### Work task
Beginning with the first line, transcribe the entries below exactly through the line containing "Source File: (74, 262)", inclusive.

### Supplied data
------------------------------------------------

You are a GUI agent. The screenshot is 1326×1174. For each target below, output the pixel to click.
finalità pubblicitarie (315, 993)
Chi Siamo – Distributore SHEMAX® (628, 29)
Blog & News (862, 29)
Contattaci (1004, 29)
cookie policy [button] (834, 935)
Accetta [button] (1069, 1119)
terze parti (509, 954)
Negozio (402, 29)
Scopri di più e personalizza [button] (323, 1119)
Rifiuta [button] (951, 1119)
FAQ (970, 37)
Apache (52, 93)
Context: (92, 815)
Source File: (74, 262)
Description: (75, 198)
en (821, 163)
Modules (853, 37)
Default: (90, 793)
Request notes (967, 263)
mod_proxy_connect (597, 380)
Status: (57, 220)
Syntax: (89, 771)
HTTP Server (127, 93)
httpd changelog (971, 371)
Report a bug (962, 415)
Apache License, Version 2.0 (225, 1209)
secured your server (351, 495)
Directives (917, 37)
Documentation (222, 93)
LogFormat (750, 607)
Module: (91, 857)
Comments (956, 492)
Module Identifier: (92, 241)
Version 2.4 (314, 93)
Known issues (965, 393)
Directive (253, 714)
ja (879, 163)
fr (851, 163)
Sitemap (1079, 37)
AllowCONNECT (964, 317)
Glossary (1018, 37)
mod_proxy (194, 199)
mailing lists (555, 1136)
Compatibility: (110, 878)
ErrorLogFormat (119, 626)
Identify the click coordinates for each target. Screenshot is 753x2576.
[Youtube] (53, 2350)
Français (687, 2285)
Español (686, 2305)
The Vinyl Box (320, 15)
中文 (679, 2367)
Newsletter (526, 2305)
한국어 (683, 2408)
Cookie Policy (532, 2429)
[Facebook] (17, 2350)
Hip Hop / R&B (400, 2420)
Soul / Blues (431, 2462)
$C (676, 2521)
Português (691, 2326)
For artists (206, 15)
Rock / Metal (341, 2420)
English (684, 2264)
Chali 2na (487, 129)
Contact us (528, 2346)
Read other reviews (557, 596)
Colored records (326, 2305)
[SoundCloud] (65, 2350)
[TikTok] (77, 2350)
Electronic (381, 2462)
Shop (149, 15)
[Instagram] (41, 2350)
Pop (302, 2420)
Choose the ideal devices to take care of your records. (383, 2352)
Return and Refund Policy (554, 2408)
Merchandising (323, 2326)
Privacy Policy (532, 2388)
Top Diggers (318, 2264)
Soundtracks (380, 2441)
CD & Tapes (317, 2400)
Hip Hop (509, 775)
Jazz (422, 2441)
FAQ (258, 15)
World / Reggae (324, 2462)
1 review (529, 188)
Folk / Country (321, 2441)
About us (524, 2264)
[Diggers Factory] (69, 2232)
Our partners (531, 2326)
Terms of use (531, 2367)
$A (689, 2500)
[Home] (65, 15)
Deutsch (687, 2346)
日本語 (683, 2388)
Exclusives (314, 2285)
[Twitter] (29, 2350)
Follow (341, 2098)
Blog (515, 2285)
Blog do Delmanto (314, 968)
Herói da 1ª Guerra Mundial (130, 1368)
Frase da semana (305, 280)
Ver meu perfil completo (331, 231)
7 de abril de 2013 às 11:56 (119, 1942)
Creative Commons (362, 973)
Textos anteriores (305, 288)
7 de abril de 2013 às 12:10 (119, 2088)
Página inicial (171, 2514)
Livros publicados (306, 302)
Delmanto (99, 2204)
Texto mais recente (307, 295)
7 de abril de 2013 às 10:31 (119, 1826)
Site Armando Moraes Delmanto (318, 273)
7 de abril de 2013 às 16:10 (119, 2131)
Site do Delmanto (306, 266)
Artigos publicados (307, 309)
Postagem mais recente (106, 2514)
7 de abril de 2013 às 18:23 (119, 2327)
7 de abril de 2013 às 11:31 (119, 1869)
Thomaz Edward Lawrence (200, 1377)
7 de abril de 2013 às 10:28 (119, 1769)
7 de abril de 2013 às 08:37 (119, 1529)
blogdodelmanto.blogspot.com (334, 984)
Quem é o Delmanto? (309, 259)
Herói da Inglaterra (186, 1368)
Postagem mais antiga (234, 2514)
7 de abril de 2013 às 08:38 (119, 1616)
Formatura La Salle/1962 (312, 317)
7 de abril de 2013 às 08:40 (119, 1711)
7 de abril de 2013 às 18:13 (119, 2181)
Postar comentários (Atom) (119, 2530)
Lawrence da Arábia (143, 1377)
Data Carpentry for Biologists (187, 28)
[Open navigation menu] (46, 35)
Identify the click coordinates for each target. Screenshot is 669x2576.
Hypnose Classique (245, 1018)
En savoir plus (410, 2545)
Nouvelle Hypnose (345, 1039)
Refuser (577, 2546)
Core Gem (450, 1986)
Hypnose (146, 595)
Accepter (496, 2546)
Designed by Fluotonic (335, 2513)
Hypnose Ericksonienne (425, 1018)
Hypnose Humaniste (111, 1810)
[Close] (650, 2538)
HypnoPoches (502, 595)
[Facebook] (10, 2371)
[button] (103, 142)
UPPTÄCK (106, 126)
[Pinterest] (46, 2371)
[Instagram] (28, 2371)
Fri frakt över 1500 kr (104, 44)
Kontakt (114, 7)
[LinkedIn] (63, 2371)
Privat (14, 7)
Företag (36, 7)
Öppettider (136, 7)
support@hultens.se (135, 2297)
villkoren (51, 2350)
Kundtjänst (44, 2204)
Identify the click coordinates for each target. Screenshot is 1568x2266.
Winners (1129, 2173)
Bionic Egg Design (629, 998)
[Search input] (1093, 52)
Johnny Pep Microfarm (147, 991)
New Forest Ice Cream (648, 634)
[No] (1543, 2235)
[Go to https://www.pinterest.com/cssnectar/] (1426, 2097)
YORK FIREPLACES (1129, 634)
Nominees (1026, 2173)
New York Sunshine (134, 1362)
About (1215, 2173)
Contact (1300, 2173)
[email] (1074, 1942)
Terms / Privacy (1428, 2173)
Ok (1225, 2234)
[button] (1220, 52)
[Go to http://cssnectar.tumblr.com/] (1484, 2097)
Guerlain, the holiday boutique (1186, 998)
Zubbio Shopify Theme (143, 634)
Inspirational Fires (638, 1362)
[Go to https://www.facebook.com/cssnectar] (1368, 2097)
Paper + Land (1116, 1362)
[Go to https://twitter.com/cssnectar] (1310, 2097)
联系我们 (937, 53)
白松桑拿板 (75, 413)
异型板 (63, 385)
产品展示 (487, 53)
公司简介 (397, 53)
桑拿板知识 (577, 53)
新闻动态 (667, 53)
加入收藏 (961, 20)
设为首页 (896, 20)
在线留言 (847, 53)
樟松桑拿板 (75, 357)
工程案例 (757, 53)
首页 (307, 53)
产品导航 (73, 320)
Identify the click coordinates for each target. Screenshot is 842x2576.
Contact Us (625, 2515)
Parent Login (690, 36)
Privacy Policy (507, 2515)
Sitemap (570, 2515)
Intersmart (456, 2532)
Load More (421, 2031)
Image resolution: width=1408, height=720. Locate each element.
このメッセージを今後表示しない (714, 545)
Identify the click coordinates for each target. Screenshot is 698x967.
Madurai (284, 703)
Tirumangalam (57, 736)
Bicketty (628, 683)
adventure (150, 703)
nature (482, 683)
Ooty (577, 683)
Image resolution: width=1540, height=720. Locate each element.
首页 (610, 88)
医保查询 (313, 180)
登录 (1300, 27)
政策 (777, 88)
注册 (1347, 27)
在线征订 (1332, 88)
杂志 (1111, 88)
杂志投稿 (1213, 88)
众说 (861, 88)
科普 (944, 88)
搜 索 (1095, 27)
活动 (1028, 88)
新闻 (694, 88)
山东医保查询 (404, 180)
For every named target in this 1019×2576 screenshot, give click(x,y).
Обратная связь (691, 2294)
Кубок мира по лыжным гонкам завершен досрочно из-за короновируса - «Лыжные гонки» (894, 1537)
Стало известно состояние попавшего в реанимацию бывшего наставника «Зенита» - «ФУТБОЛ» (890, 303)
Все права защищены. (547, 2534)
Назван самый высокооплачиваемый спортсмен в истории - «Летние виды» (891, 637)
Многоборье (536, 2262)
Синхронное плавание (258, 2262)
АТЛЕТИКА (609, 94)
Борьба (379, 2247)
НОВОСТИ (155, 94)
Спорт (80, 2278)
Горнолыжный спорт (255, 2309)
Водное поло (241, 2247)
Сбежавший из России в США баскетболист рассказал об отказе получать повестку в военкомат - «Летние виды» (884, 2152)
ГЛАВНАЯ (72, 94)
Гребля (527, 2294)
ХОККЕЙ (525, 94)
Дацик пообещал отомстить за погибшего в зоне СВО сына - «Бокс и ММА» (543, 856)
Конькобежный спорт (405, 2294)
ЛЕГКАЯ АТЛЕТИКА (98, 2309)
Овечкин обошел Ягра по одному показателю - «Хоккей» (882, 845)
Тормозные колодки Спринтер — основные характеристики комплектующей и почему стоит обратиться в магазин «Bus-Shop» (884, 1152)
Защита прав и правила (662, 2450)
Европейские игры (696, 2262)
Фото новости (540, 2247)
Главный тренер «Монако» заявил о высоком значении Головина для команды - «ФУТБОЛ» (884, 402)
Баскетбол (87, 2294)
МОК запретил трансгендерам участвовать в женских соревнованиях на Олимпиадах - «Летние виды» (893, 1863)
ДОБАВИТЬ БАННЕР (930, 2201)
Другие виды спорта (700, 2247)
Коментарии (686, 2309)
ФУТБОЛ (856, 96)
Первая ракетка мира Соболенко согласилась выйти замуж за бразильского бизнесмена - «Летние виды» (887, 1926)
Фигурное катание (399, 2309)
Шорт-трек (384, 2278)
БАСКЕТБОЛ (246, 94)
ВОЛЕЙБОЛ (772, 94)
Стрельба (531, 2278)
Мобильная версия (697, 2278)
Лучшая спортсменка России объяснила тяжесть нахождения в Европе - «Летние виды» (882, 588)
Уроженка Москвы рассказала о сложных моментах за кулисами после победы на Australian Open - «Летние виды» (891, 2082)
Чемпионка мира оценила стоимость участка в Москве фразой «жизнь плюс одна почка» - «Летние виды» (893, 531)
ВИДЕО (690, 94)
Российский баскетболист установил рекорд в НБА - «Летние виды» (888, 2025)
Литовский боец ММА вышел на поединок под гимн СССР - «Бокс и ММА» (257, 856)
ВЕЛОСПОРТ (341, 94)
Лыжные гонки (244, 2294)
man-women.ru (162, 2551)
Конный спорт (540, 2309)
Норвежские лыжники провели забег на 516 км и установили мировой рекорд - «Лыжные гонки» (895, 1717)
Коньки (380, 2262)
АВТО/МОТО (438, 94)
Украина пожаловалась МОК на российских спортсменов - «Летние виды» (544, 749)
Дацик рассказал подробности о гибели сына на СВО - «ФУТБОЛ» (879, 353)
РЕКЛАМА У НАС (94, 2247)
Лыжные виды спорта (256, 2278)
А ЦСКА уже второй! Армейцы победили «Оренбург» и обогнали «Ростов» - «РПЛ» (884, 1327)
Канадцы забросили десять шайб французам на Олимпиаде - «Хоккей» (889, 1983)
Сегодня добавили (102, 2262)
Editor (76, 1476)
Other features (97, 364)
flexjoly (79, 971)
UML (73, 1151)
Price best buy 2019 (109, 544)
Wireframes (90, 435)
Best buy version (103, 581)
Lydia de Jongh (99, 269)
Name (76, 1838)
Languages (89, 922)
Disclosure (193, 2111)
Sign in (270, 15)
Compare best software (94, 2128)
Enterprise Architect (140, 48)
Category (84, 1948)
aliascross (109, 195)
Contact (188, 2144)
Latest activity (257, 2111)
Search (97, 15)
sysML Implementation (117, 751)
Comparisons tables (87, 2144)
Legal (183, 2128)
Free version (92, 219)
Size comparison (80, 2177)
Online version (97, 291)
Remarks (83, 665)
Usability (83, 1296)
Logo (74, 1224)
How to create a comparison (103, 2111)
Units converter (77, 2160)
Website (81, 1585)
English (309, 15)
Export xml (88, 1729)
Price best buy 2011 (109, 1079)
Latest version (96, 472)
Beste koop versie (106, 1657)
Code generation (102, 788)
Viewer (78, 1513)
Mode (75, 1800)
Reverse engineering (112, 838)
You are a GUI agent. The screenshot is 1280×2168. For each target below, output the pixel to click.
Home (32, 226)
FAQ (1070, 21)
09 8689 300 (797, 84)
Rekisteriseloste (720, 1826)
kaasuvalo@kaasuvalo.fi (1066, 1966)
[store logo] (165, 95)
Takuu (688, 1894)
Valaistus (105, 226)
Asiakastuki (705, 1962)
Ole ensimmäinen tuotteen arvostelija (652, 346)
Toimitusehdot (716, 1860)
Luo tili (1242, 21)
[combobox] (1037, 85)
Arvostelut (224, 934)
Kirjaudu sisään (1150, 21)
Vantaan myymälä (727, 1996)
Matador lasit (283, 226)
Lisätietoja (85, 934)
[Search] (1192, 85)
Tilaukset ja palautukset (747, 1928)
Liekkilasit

------------------------------------------------

### Completed task
You are a GUI agent. The screenshot is 1326×1174. For each target below, output the pixel to click.
finalità pubblicitarie (315, 993)
Chi Siamo – Distributore SHEMAX® (628, 29)
Blog & News (862, 29)
Contattaci (1004, 29)
cookie policy [button] (834, 935)
Accetta [button] (1069, 1119)
terze parti (509, 954)
Negozio (402, 29)
Scopri di più e personalizza [button] (323, 1119)
Rifiuta [button] (951, 1119)
FAQ (970, 37)
Apache (52, 93)
Context: (92, 815)
Source File: (74, 262)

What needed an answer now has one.